--- START ---
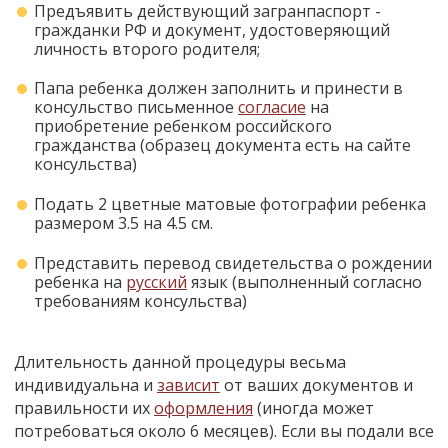
Предъявить действующий загранпаспорт -
гражданки РФ и документ, удостоверяющий
личность второго родителя;
Папа ребенка должен заполнить и принести в
консульство письменное
согласие
на
приобретение ребенком российского
гражданства (образец документа есть на сайте
консульства)
Подать 2 цветные матовые фотографии ребенка
размером 3.5 на 4.5 см.
Представить перевод свидетельства о рождении
ребенка на
русский
язык (выполненный согласно
требованиям консульства)
Длительность данной процедуры весьма
индивидуальна и
зависит
от ваших документов и
правильности их
оформления
(иногда может
потребоваться около 6 месяцев). Если вы подали все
--- END ---
An exact repeat of the lines from the one containing "личность второго родителя;" through the final line above, both included, is the whole answer.

_OUTPUT BELOW_
личность второго родителя;
Папа ребенка должен заполнить и принести в
консульство письменное
согласие
на
приобретение ребенком российского
гражданства (образец документа есть на сайте
консульства)
Подать 2 цветные матовые фотографии ребенка
размером 3.5 на 4.5 см.
Представить перевод свидетельства о рождении
ребенка на
русский
язык (выполненный согласно
требованиям консульства)
Длительность данной процедуры весьма
индивидуальна и
зависит
от ваших документов и
правильности их
оформления
(иногда может
потребоваться около 6 месяцев). Если вы подали все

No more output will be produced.